§ RECORDS SUPPLIED
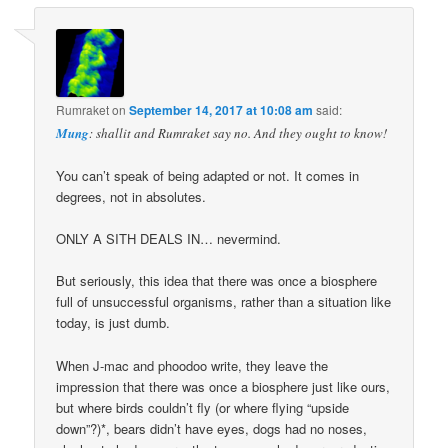
Rumraket
on
September 14, 2017 at 10:08 am
said:
Mung
: shallit and Rumraket say no. And they ought to know!
You can’t speak of being adapted or not. It comes in
degrees, not in absolutes.
ONLY A SITH DEALS IN… nevermind.
But seriously, this idea that there was once a biosphere
full of unsuccessful organisms, rather than a situation like
today, is just dumb.
When J-mac and phoodoo write, they leave the
impression that there was once a biosphere just like ours,
but where birds couldn’t fly (or where flying “upside
down”?)*, bears didn’t have eyes, dogs had no noses,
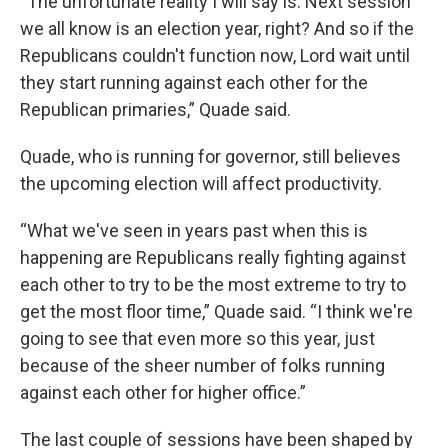
“The unfortunate reality I will say is: Next session
we all know is an election year, right? And so if the
Republicans couldn't function now, Lord wait until
they start running against each other for the
Republican primaries,” Quade said.
Quade, who is running for governor, still believes
the upcoming election will affect productivity.
“What we've seen in years past when this is
happening are Republicans really fighting against
each other to try to be the most extreme to try to
get the most floor time,” Quade said. “I think we're
going to see that even more so this year, just
because of the sheer number of folks running
against each other for higher office.”
The last couple of sessions have been shaped by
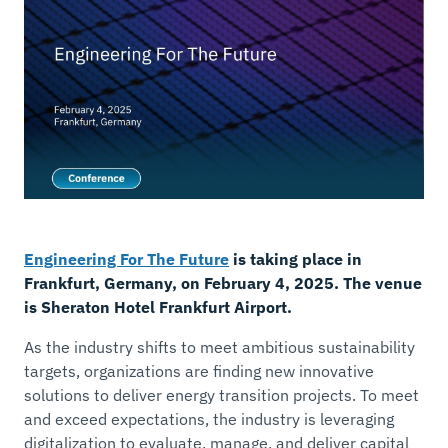
Engineering For The Future
is taking place in
Frankfurt, Germany, on February 4, 2025. The venue
is Sheraton Hotel Frankfurt Airport.
As the industry shifts to meet ambitious sustainability
targets, organizations are finding new innovative
solutions to deliver energy transition projects. To meet
and exceed expectations, the industry is leveraging
digitalization to evaluate, manage, and deliver capital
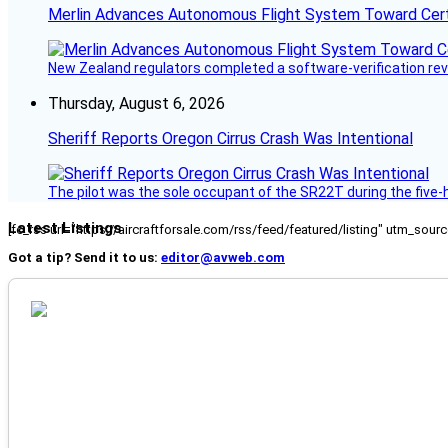
Merlin Advances Autonomous Flight System Toward Certi
New Zealand regulators completed a software-verification re
Thursday, August 6, 2026
Sheriff Reports Oregon Cirrus Crash Was Intentional
The pilot was the sole occupant of the SR22T during the five-ho
Latest Listings
[fc_rss url="https://aircraftforsale.com/rss/feed/featured/listing" utm_s
Got a tip? Send it to us:
editor@avweb.com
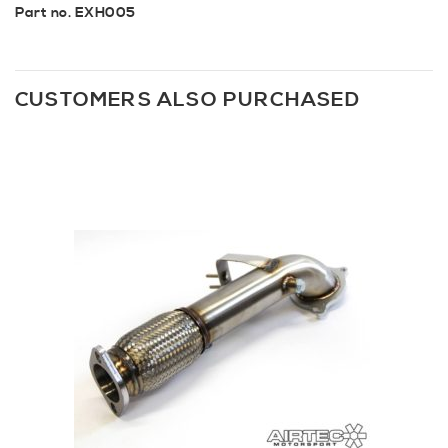
Part no. EXH005
CUSTOMERS ALSO PURCHASED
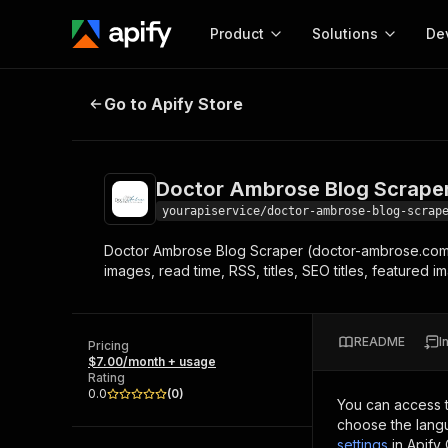
Product
Solutions
De
Doctor Ambrose Blog Scraper
Go to Apify Store
Docum
Full r
Get start
Doctor Ambrose Blog Scrape
Actor
Pytho
yourapiservice/doctor-ambrose-blog-scrap
Start here!
Doctor Ambrose Blog Scraper (doctor-ambrose.com) l
Web s
MCP server configurat
Cours
images, read time, RSS, titles, SEO titles, featured
Ready-to-run tools for your AI agents
Configure your Apify MCP
and apps. Just pick one and go.
Actors and tools for seam
Monet
Browse 56,920 Actors
integration with MCP client
Publi
README
I
Pricing
Start building
$7.00/month + usage
Rating
0.0
(
0
)
You can access 
choose the langu
settings
in Apify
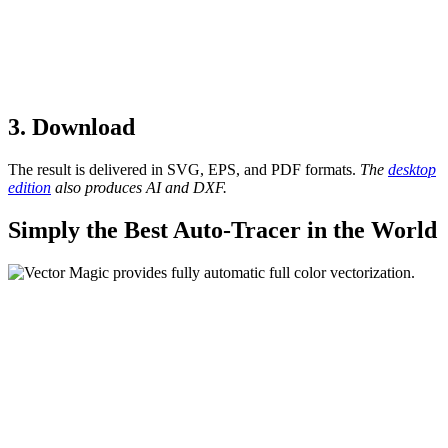
3. Download
The result is delivered in SVG, EPS, and PDF formats.
The
desktop
edition
also produces AI and DXF.
Simply the Best Auto-Tracer in the World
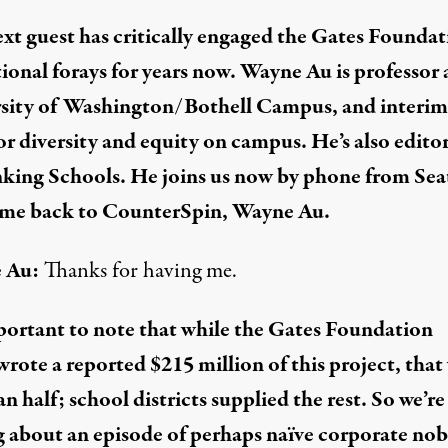
xt guest has critically engaged the Gates Foundat
ional forays
for years now. Wayne Au is professor 
rsity of Washington/Bothell Campus
, and interim
or diversity and equity on campus. He’s also editor
king Schools
. He joins us now by phone from Seat
me back to CounterSpin, Wayne Au.
 Au:
Thanks for having me.
mportant to note that while the Gates Foundation
wrote
a reported $215 million of this project, that
an half; school districts supplied the rest. So we’re
g about an episode of perhaps naïve corporate nob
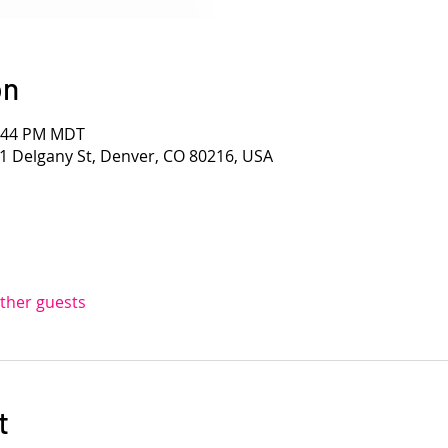
on
1:44 PM MDT
1 Delgany St, Denver, CO 80216, USA
other guests
t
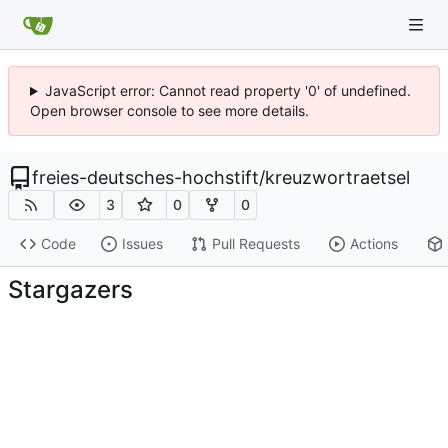
JavaScript error: Cannot read property '0' of undefined.
Open browser console to see more details.
freies-deutsches-hochstift
/
kreuzwortraetsel
3
0
0
Code
Issues
Pull Requests
Actions
Stargazers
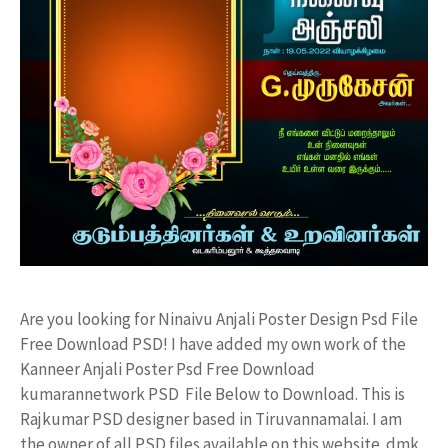
Are you looking for Ninaivu Anjali Poster Design Psd File
Free Download PSD! I have added my own work of the
Kanneer Anjali Poster Psd Free Download
kumarannetwork PSD File Below to Download. This is
Rajkumar PSD designer based in Tiruvannamalai. I am
the owner of all PSD files available on this website. dmk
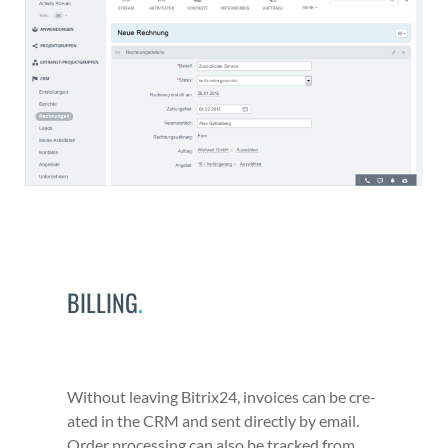
BILLING
.
With­out leav­ing Bitrix24, invoic­es can be cre­
at­ed in the CRM and sent direct­ly by email.
Order pro­cess­ing can also be tracked from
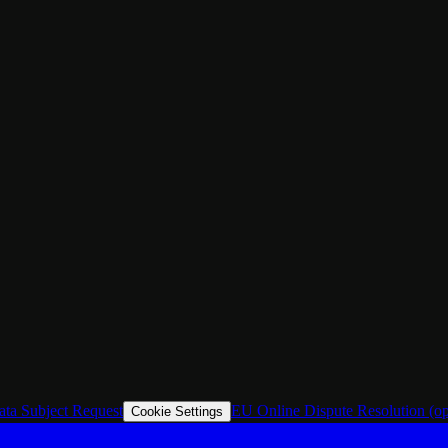
ata Subject Request
EU Online Dispute Resolution
(o
Cookie Settings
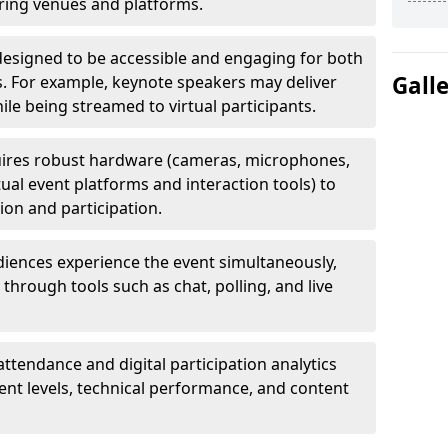
uring venues and platforms.
designed to be accessible and engaging for both
Gall
s. For example, keynote speakers may deliver
hile being streamed to virtual participants.
ires robust hardware (cameras, microphones,
tual event platforms and interaction tools) to
on and participation.
iences experience the event simultaneously,
through tools such as chat, polling, and live
attendance and digital participation analytics
nt levels, technical performance, and content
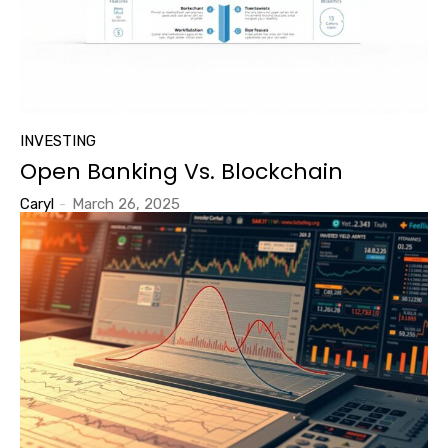
INVESTING
Open Banking Vs. Blockchain
Caryl
-
March 26, 2025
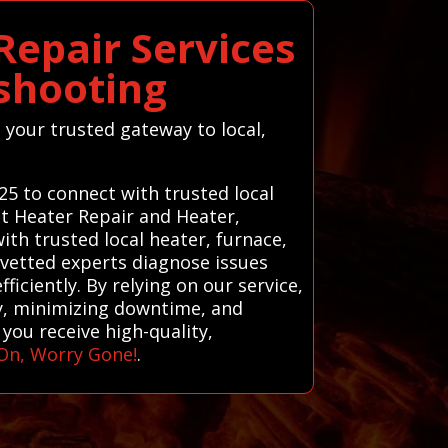
epair Services
shooting
 your trusted gateway to local,
25 to connect with trusted local
t Heater Repair and Heater,
th trusted local heater, furnace,
 vetted experts diagnose issues
ficiently. By relying on our service,
y, minimizing downtime, and
you receive high-quality,
On, Worry Gone!
.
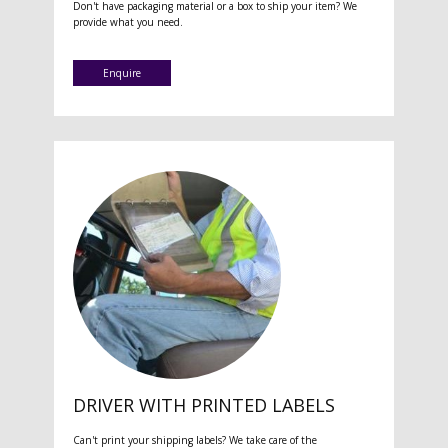
Don't have packaging material or a box to ship your item? We
provide what you need.
Enquire
DRIVER WITH PRINTED LABELS
Can't print your shipping labels? We take care of the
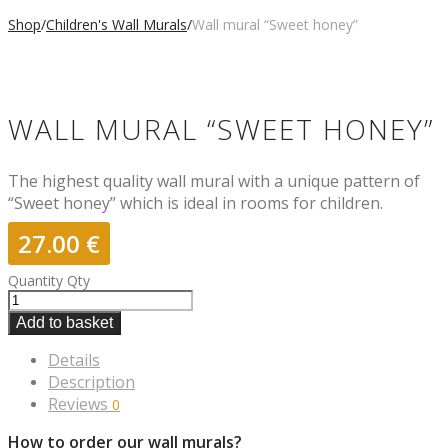
Shop
/
Children's Wall Murals
/
Wall mural “Sweet honey”
WALL MURAL “SWEET HONEY”
The highest quality wall mural with a unique pattern of
“Sweet honey” which is ideal in rooms for children.
27.00
€
Quantity
Qty
Add to basket
Details
Description
Reviews
0
How to order our wall murals?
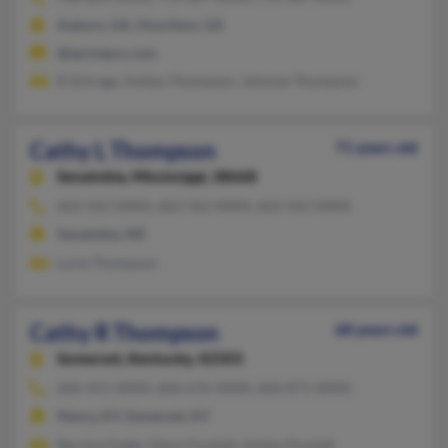
Auburn, GA, Hoschton, GA
@sprintpcs.com
R Schrage, Ashley Thompson, Johnnie Thompson
Cathy L Thompson
71 years old
Senatobia,
Mississippi, 38668
662-562-XXXX, 662-562-XXXX, 662-562-XXXX
Senatobia, MS
Lorie Thompson
Cathy R Thompson
68 years old
Somerset,
Kentucky, 42503
606-451-XXXX, 606-676-XXXX, 606-871-XXXX
Nancy, KY, Somerset, KY
Bernice Engle, Glenn Puckett, Ashley Puckett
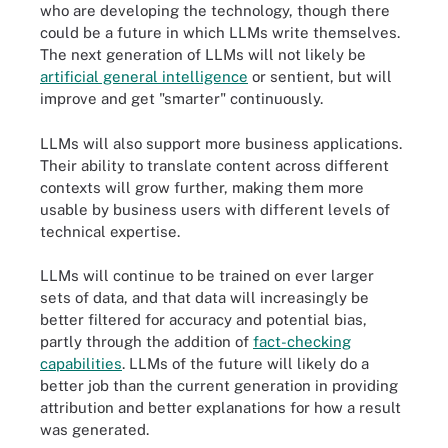
who are developing the technology, though there
could be a future in which LLMs write themselves.
The next generation of LLMs will not likely be
artificial general intelligence
or sentient, but will
improve and get "smarter" continuously.
LLMs will also support more business applications.
Their ability to translate content across different
contexts will grow further, making them more
usable by business users with different levels of
technical expertise.
LLMs will continue to be trained on ever larger
sets of data, and that data will increasingly be
better filtered for accuracy and potential bias,
partly through the addition of
fact-checking
capabilities
. LLMs of the future will likely do a
better job than the current generation in providing
attribution and better explanations for how a result
was generated.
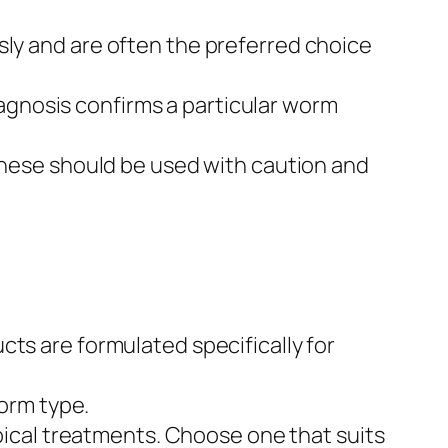
ly and are often the preferred choice
diagnosis confirms a particular worm
hese should be used with caution and
s are formulated specifically for
orm type.
ical treatments. Choose one that suits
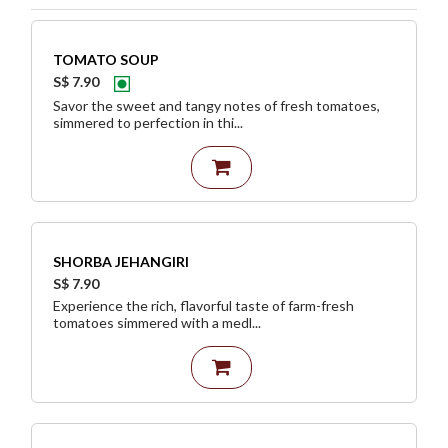
TOMATO SOUP
S$ 7.90
Savor the sweet and tangy notes of fresh tomatoes,
simmered to perfection in thi...
SHORBA JEHANGIRI
S$ 7.90
Experience the rich, flavorful taste of farm-fresh
tomatoes simmered with a medl...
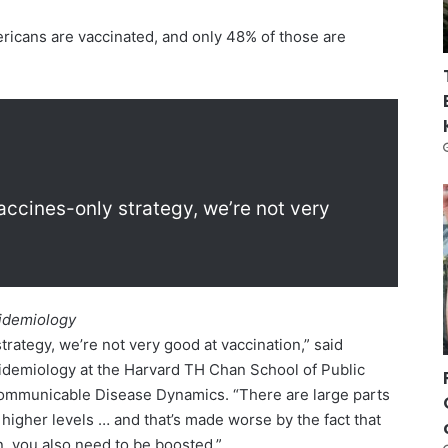
ricans are vaccinated, and only 48% of those are
accines-only strategy, we’re not very
pidemiology
trategy, we’re not very good at vaccination,” said
pidemiology at the Harvard TH Chan School of Public
Communicable Disease Dynamics. “There are large parts
 higher levels … and that’s made worse by the fact that
n, you also need to be boosted.”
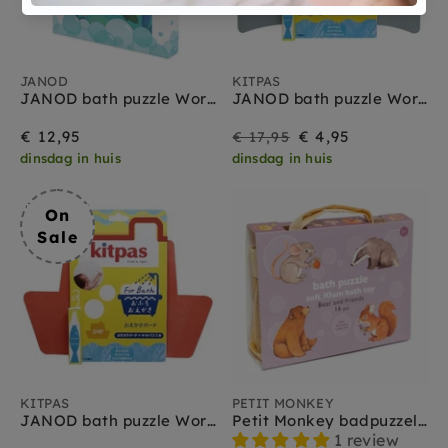
JANOD
KITPAS
JANOD bath puzzle World map 3yrs+
JANOD bath puzzle World map 3yrs+
On
Regular
€ 12,95
€ 4,95
€ 17,95
dinsdag in huis
dinsdag in huis
Sale
price
On
Sale
KITPAS
PETIT MONKEY
JANOD bath puzzle World map 3yrs+
Petit Monkey badpuzzel bear and friends 1 jr+
1 review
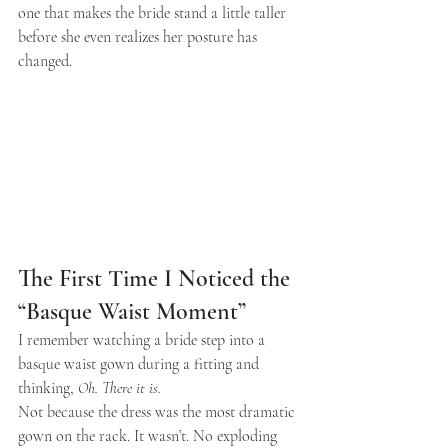
one that makes the bride stand a little taller 
before she even realizes her posture has 
changed.
The First Time I Noticed the 
“Basque Waist Moment”
I remember watching a bride step into a 
basque waist gown during a fitting and 
thinking, 
Oh. There it is.
Not because the dress was the most dramatic 
gown on the rack. It wasn’t. No exploding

§ ACTIVITY
In the records above, everything from the line with "MCP server configurat" down to the line with "3. Download" must be duplicated exactly, both lines kept. Leave no pictures in.

§ THE COMPLETED TASK
MCP server configurat
Cours
images, read time, RSS, titles, SEO titles, featured
Ready-to-run tools for your AI agents
Configure your Apify MCP
and apps. Just pick one and go.
Actors and tools for seam
Monet
Browse 56,920 Actors
integration with MCP client
Publi
README
I
Pricing
Start building
$7.00/month + usage
Rating
0.0
(
0
)
You can access 
choose the langu
settings
in Apify
3. Download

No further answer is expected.